Work instructions:
What the task requires is an exact printout of the listing below, pictures excluded.

++++ Data to examine ++++

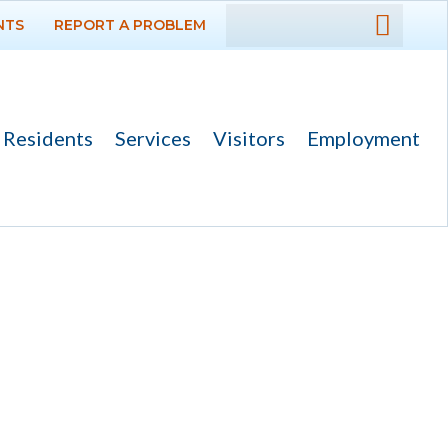
NTS
REPORT A PROBLEM
DEPARTMENTS
GOVERNMENT
Residents
Services
Visitors
Employment
PROJECTS
RESIDENTS
SERVICES
VISITORS
EMPLOYMENT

++++

The completed task:
NTS
REPORT A PROBLEM
DEPARTMENTS
GOVERNMENT
Residents
Services
Visitors
Employment
PROJECTS
RESIDENTS
SERVICES
VISITORS
EMPLOYMENT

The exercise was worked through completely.